[Stored data]
——

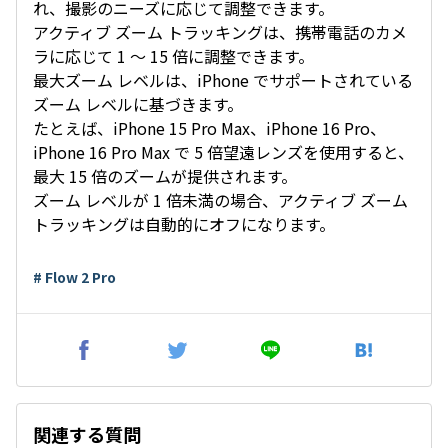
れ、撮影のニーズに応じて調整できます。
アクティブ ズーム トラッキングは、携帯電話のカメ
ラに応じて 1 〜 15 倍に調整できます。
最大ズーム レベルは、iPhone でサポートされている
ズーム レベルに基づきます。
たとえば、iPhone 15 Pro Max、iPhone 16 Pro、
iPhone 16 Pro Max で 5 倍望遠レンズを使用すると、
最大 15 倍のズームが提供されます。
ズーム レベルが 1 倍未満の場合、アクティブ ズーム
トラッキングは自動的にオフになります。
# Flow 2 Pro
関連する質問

——

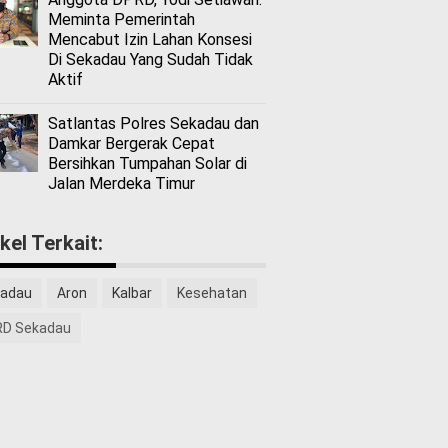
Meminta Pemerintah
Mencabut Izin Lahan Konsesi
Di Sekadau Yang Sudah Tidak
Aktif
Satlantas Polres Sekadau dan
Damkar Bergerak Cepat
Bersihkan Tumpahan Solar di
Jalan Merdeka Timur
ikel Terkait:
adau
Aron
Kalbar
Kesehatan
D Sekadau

——

> [DIRECTIONS FOR THIS TASK]: Provide the count of lines above containing "アクティブ", without any added words.

> [THE COMPLETED TASK]: 2